There are so many more resources that it is impossible to name them all. I hope I was able to get you started in the direction to figure your curriculum choices out.
I really like shopping for curriculum from Christianbook.com, they have a lot to choose from and usually free shipping.
Getting your school calendar together
School calendars can be intimidating at first, but it really is not hard. There are several ways to do a calendar, regular school year calendar that follows along public school schedules, or year-round schooling. The options for these two can vary greatly. I suggest going to your local school district web page and look at their calendar. You can follow along with them, or it will give you an idea. This is the method we usually use.
Year round schooling usually is a more relaxed school schedule that doesn’t follow the normal public school calendar. You can Google “year round school calendar” and find several examples to use. First and foremost make a calendar that will work for you, remember it is your school, so plan as you need to. If you know you will be taking a vacation plan around it, or any other events that could cause a gap in the calendar.
Then pick a start date and have fun!
Picking a planner
There are a few ways to plan, one is online and the other is on paper with a planner. Below I will list a few options for this that we have used. Choose what will work best for you.
- Homeschool Planet – Currently we use this, and print out our weekly schedule from here. It auto keeps attendance, and you can change due dates, or shift your plans out from a certain date if you have had to change your schedule. I highly recomend it. It is very easy to use, and can be used with multiple family members.
- Hedua– I just ordered the blog planner from them, and have heard all of their planners are great. They also have an online version, but I found it to be a bit confusing.
- Confessions of a Homeschooler – She has some great affordable, printable planners.
We will be documenting our homeschool journey as the year progresses. Please follow along under the Homeschool link in the menu bar for more posts about homeschooling!
I will be updating these resources from time to time. I will post new posts linking back to this one so you will be able to find everything you need.
Now all you need to do is pick your day to start and be confident. You can do it!
Here is a glimpse of our table we school at!
the ARDA: Free teaching resource for history
The ARDA is a very unique tool to use when teaching history, but more specifically when teaching religion. The ARDA offers FREE Teaching Tools and Jr./Sr. High resources. I encourage you to bookmark the ARDA for easy access.
Is your student interested in how other religions worship? The ARDA has a YouTube channel where we’ve collected over 100 videos of the worship services of a number of religions. Students can use these to virtually experience the worship services that may not be available near them in any capacity. This column also contains guides and tools for observing religious groups.
the ARDA offers:
- Historical Timeline– Students can explore various important events and people throughout the centuries of American religious history. The timeline is fully interactive, so students can view by different categories (people, events) or change the view type. Within each entry, there are pictures, explanatory text, and additional source links allowing students to continue their investigation. We also offer historical timelines of important Catholic and Baptist events and people. We will continue adding new timelines in the future.

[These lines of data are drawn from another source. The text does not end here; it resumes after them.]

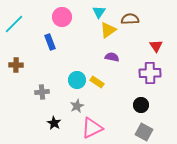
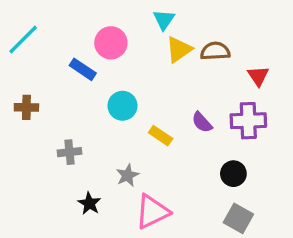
pink circle: (62, 17) -> (111, 43), moved
brown semicircle: (130, 19) -> (215, 51), moved
blue rectangle: (50, 42) -> (83, 69), turned -35
purple semicircle: (112, 57) -> (202, 122), moved, turned -144
cyan circle: (77, 80) -> (122, 106), moved

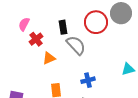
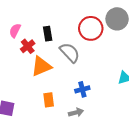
black rectangle: (63, 27) -> (48, 34), moved
orange triangle: (49, 58) -> (41, 66), size x1.5

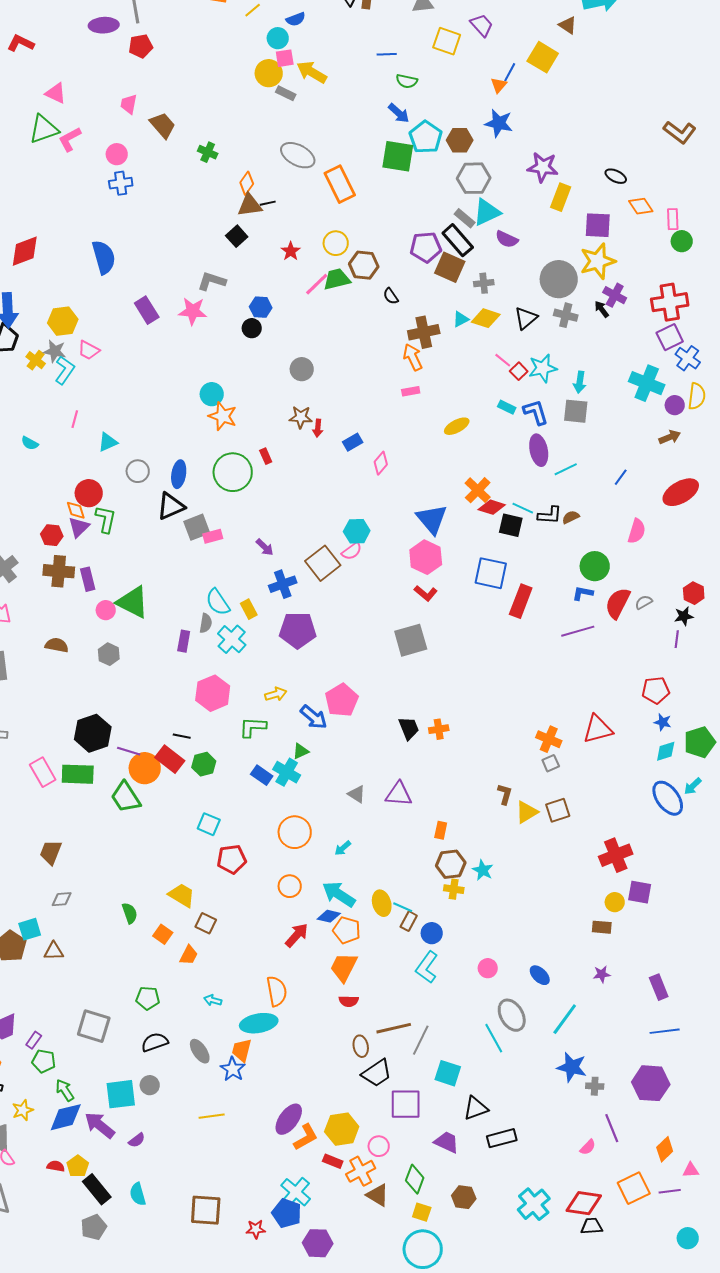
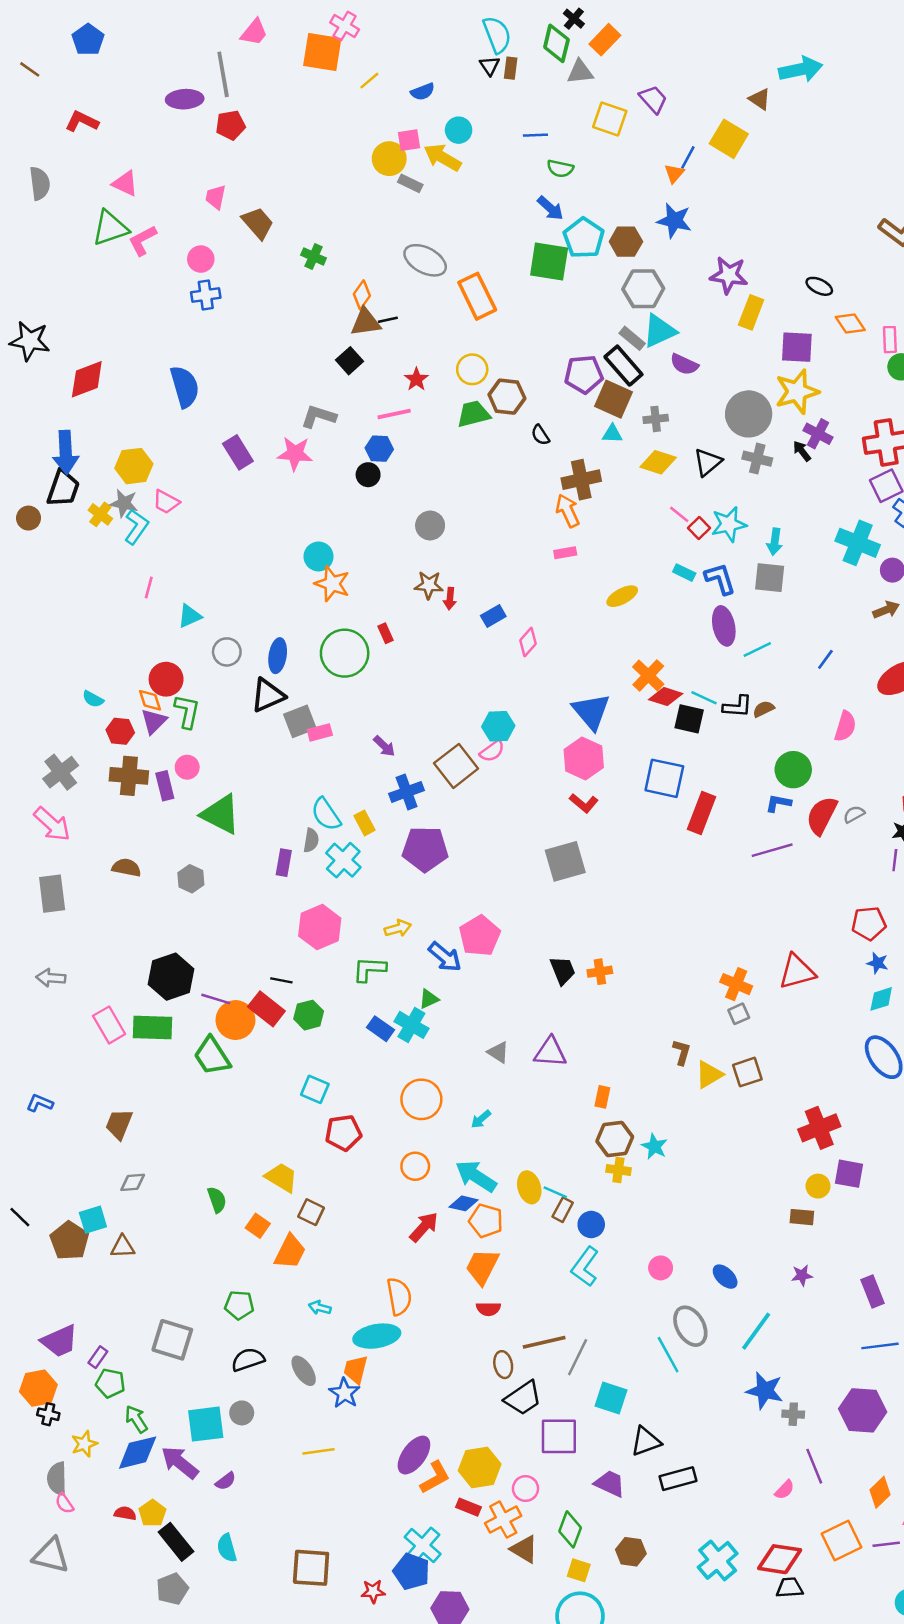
cyan circle: (278, 38) -> (459, 130), moved
pink line: (317, 284) -> (394, 414), moved, turned 32
cyan triangle: (461, 319) -> (612, 434), moved, turned 30
cyan semicircle: (30, 443) -> (93, 699), moved
pink circle: (106, 610) -> (187, 767), moved
orange trapezoid: (189, 955) -> (290, 1252), size x1.4

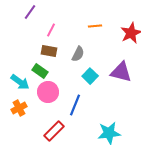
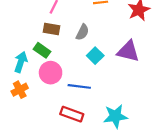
cyan arrow: (20, 82) -> (21, 62), turned -108
blue line: (75, 105) -> (79, 86), turned 75
red rectangle: (54, 131) -> (72, 114), moved, turned 65

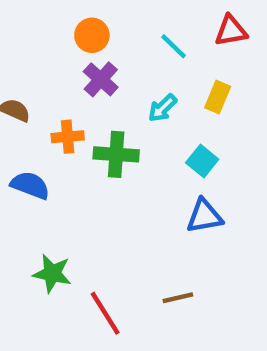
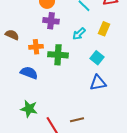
purple cross: (101, 79) -> (51, 21), turned -35
blue semicircle: (30, 185) -> (29, 73), moved
brown line: (178, 298) -> (77, 120), moved

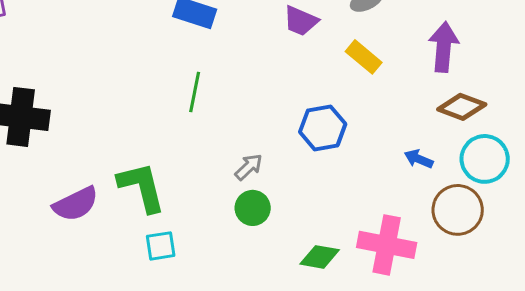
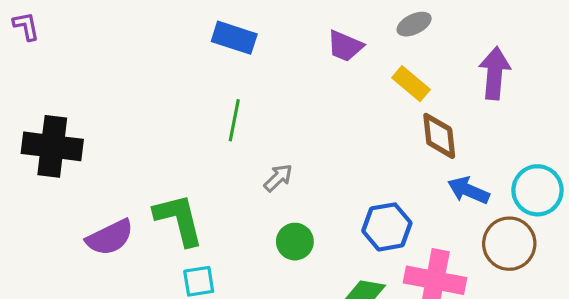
brown diamond: (462, 107) -> (439, 136), moved, turned 63
blue hexagon: (323, 128) -> (387, 227), moved
blue arrow: (419, 159) -> (468, 190), size x1.4
gray arrow: (249, 167) -> (278, 178), moved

- Compare Yourself Surveys– Here students can answer a number of questions to see how they are similar or different from other youth across the United States. My 8th grader in particular finds this very interesting and fascinating.
- ARDA Lesson Plans– The ARDA Lesson Plans integrate content from the ARDA and other sources into teachable units. Each lesson has specific learning objectives, relevant readings from which to choose, learning activities to utilize, and assessment tools to gauge student learning on the topic. Lesson plans contain links to the ARDA learning resources to make it easy for homeschool teachers to use the ARDA. As the teacher I find these to be very helpful.